In particular, our study showed that, following bilateral T3 sympathicotomy, the skin temperatures on the hands increased whereas the skin temperatures on the feet decreased. These findings suggest a cross-inhibitory control between the upper and lower extremities. However, the pattern of skin temperature reduction on the feet differed from that on the contralateral hand. The skin temperature on the feet did not decrease after right T3 sympathicotomy but decreased significantly after bilateral T3 sympathicotomy. This finding may have been caused by the vasodilatory effect of propofol (16). Although propofol was used as a general anesthetic in all our patients due to relatively low vasodilatory capacity (17), the vasodilatory effect of propofol on peripheral blood flow may attenuate the vasoconstrictive effect caused by the loss of cross inhibitory control between the upper and lower extremities. The cross-inhibitory control of the contralateral hand is likely to be stronger than that between the upper and lower extremities, in as much as the skin temperature on the contralateral hand decreased significantly during propofol anesthesia. If the release of cross inhibitory control was involved in the drop of temperature on the feet, the temperature of the feet should have decreased below the preanesthetic level after the operation. The latter was not observed, however, possibly because patients with hyperhidrosis already have an overactive sympathetic nervous system, thus preventing further vasoconstriction. In addition, the skin of the feet is thicker than that of the hands making it less sensitive to slight changes of temperature. Furthermore, the release of the cross-inhibitory mechanism could have been weaker 4 hr after the operation. Because the temperature difference between the hands and feet decreased 1 week later, unknown homeostatic mechanisms of the body may have regulated the temperature balance of the whole body.

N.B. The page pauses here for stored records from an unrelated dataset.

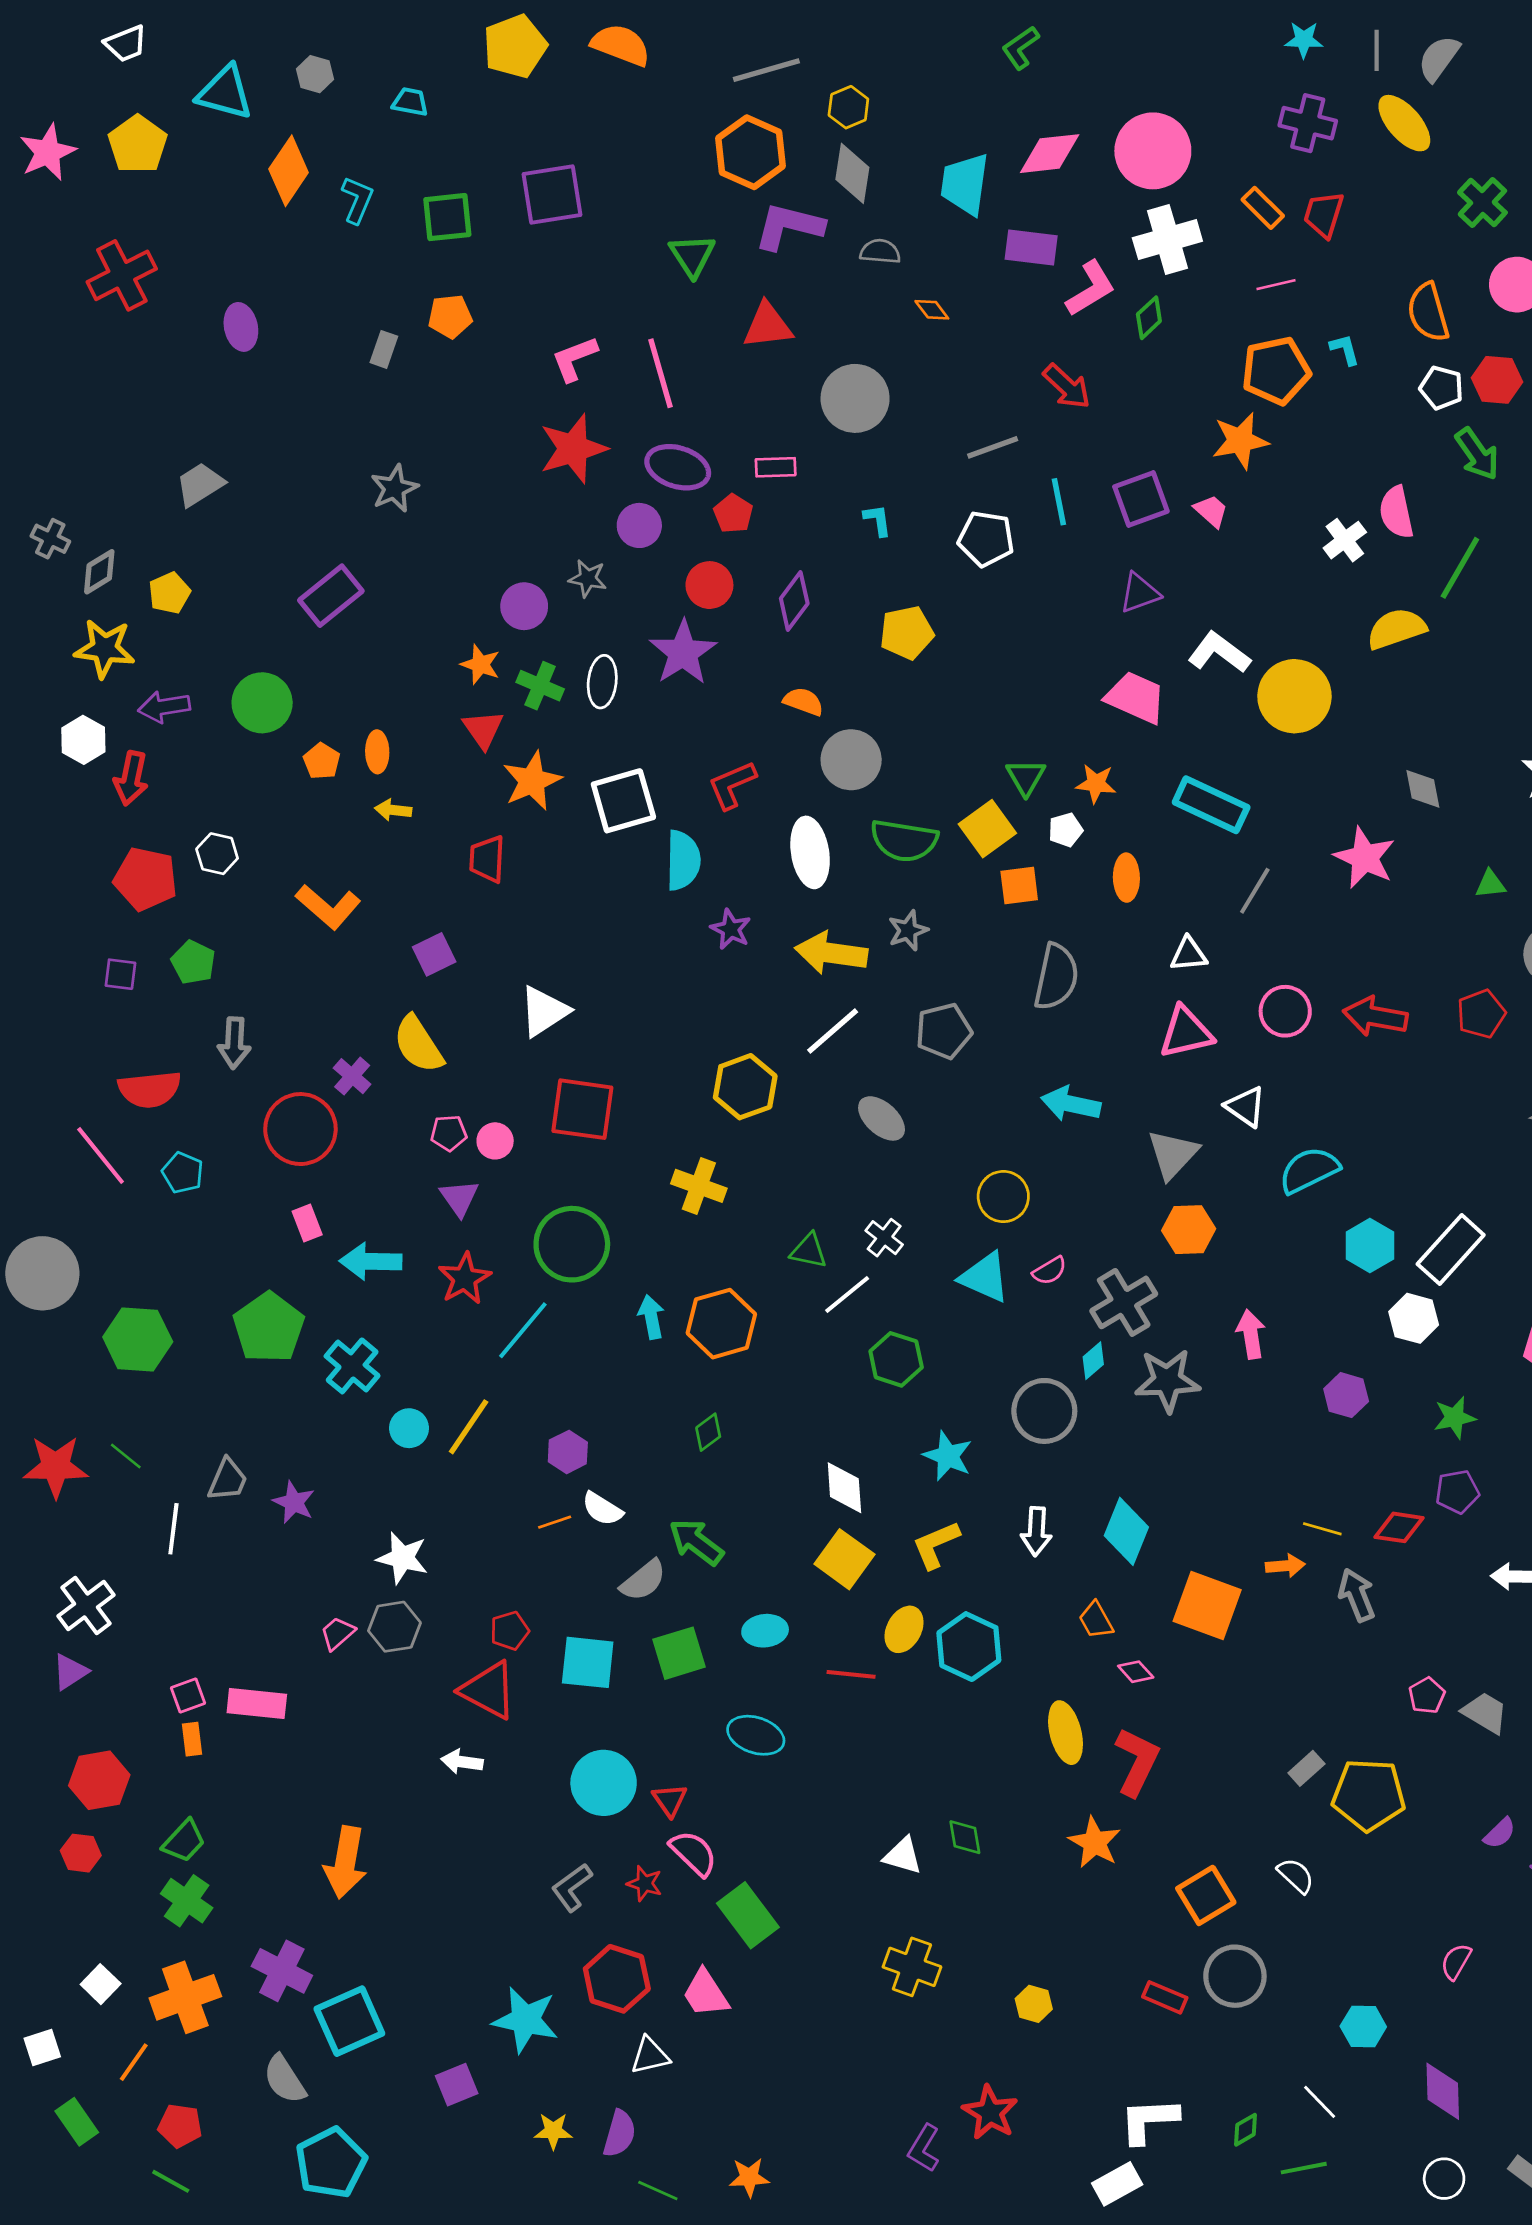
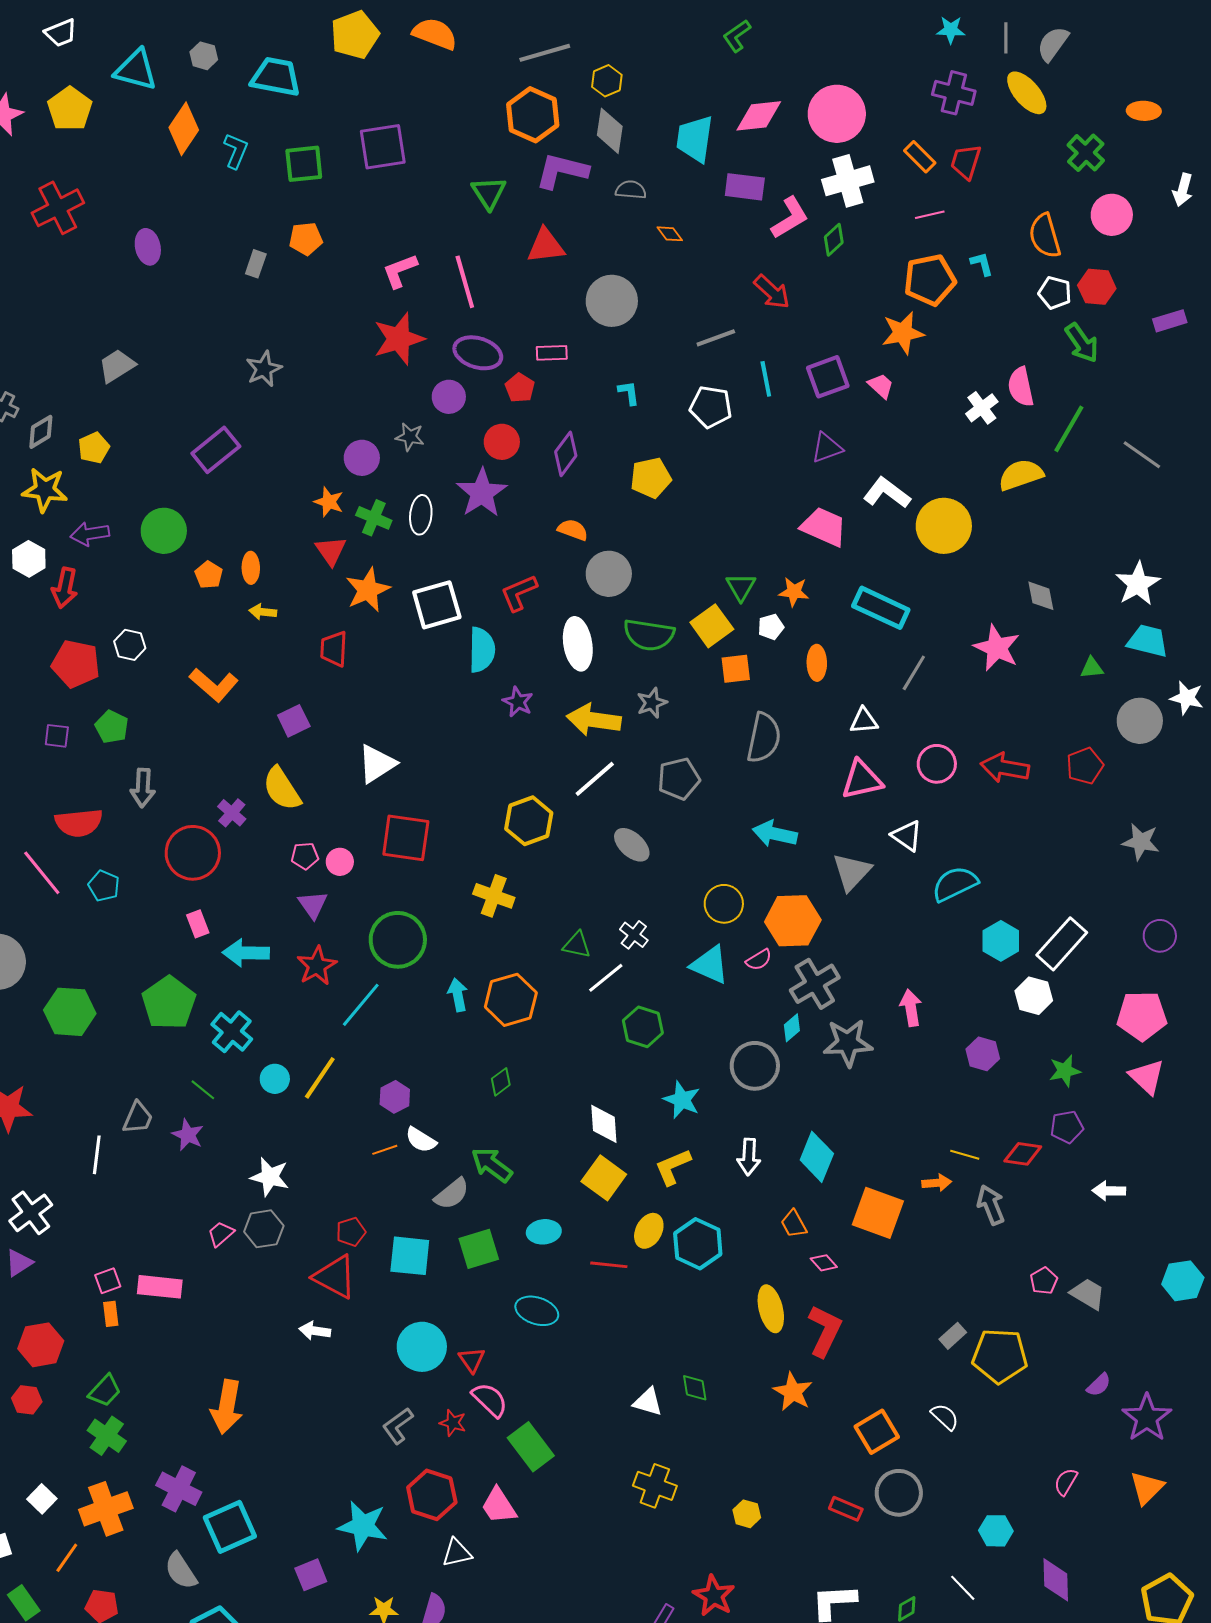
cyan trapezoid: (410, 102) -> (276, 77), size x1.8
orange hexagon: (1189, 1230) -> (793, 921), moved, size x1.4
green line: (126, 1456) -> (203, 1090), moved

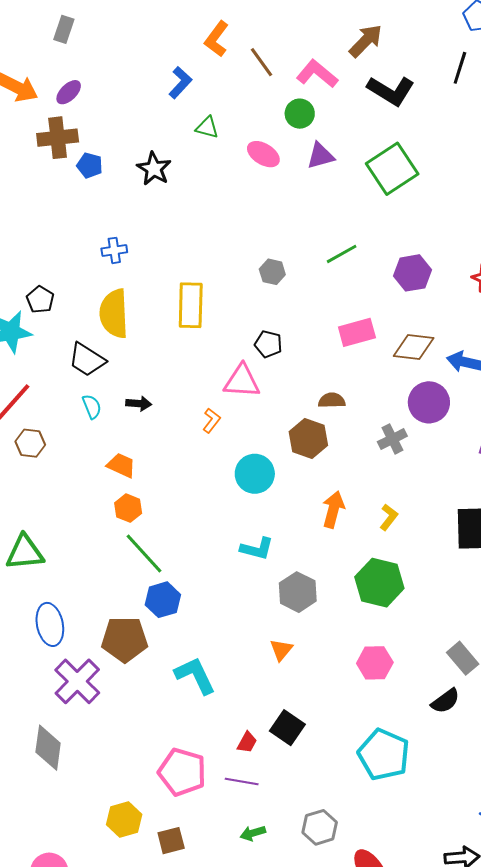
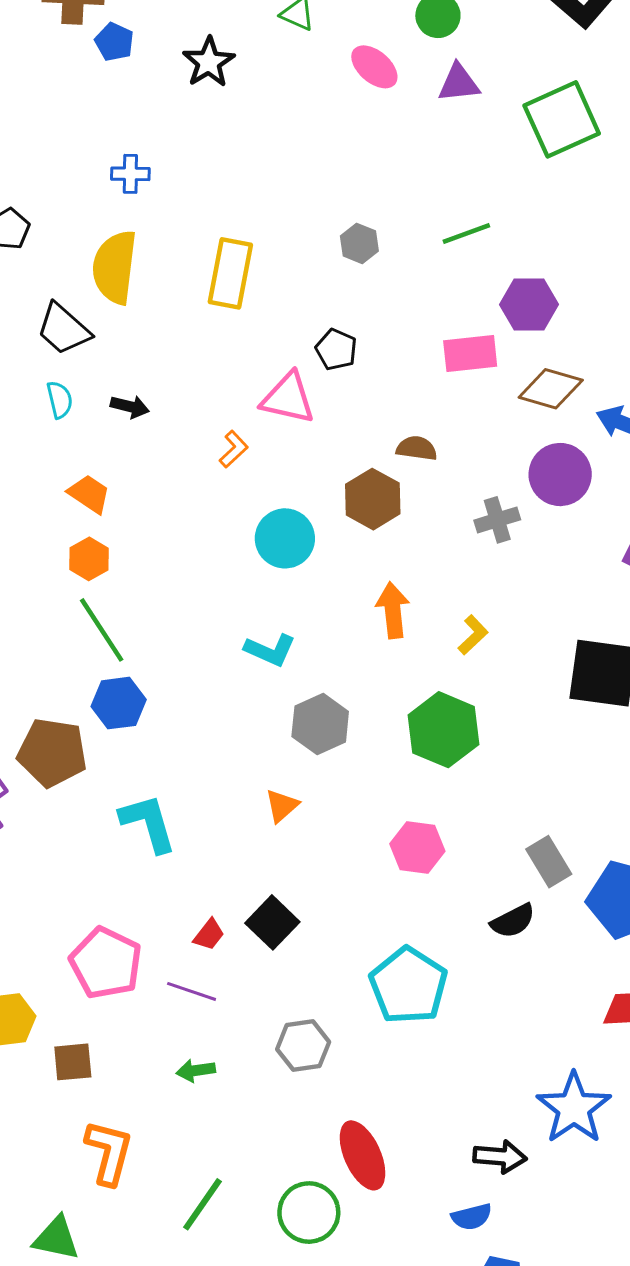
purple hexagon: (412, 273) -> (529, 304), moved
orange arrow: (333, 509) -> (393, 610), turned -30
gray hexagon: (320, 827) -> (303, 1046), moved

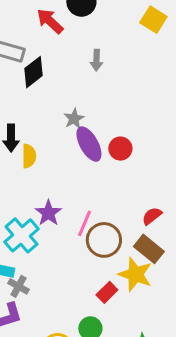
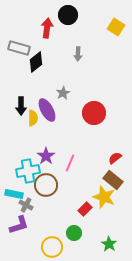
red arrow: (50, 21) -> (47, 28), turned 54
purple ellipse: (89, 144) -> (47, 110), moved
red circle: (120, 149) -> (94, 113), size x1.5
cyan cross: (21, 235) -> (28, 171), turned 30
brown circle: (104, 240) -> (46, 185), moved

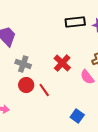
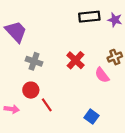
red circle: (26, 85) -> (31, 90), moved
red line: (44, 90) -> (47, 105), moved

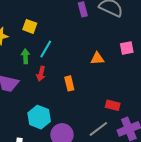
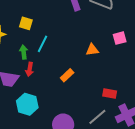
red arrow: (41, 74) -> (30, 69), moved
orange rectangle: (69, 83) -> (67, 75), turned 64
cyan hexagon: (39, 117) -> (27, 104), moved

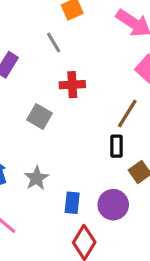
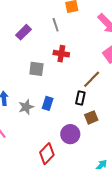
gray square: (39, 116) -> (36, 69), turned -35
blue rectangle: (72, 203) -> (48, 103), moved

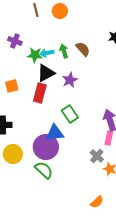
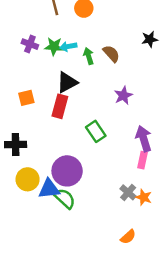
cyan arrow: (47, 53) -> (68, 46), moved
green star: (35, 55) -> (54, 46), moved
purple star: (70, 80) -> (123, 96), moved
blue triangle: (55, 133) -> (49, 189), moved
gray cross: (97, 156) -> (128, 192), moved

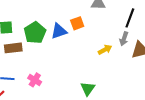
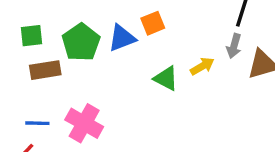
pink cross: (35, 80) -> (84, 123), size x1.5
green triangle: (88, 89) -> (166, 78), moved, turned -35

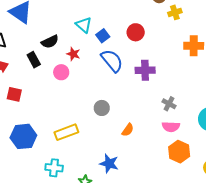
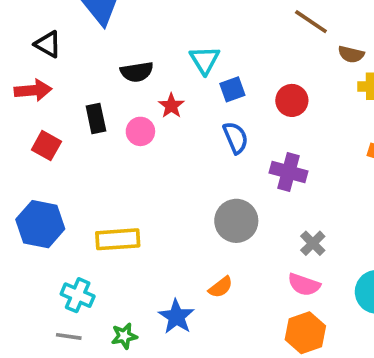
black rectangle: (34, 60) -> (96, 118), moved
blue semicircle: (112, 61) -> (236, 138), size x0.7
gray circle: (102, 108) -> (236, 221), moved, size x1.5
orange semicircle: (128, 130) -> (221, 287), moved

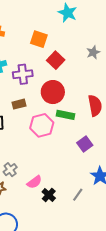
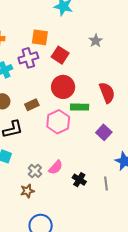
purple cross: (23, 74) -> (28, 58), moved
pink semicircle: (34, 182) -> (56, 167), moved
black cross: (49, 195) -> (79, 180), moved
gray line: (78, 195) -> (106, 183), turned -32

The autonomic nervous system is a complex system, in which post-ganglionic neurons at any level in the spinal cord can modulate activities reciprocally. Thus, our results may not be explained in full by a simple mechanism of cross-inhibitory control in the spinal cord. However, the existence of cross-inhibitory control between the upper and lower extremities may explain one of the mechanisms of compensatory hyperhidrosis, which is a matter of concern during the treatment of palmar hyperhidrosis. After sympathectomy in patients with palmar hyperhidrosis, increased sweating on another body surface may be caused by increased sympathetic activities due to the loss of cross-inhibitory control between the upper extremities and another body surface. Thus, additional studies and a greater understanding of cross-inhibitory control may provide further clues to the etiology of compensatory hyperhidrosis.

In conclusion, our results suggest that cross-inhibitory control by various afferents in the spinal cord may exist in the feet as well as in the contralateral hand. The release of cross-inhibitory control by T3 sympathicotomy results in vasoconstriction and a decrease of skin temperature on the contralateral hand and the feet. Homeostatic mechanisms, however, may restore the temperature balance of the body.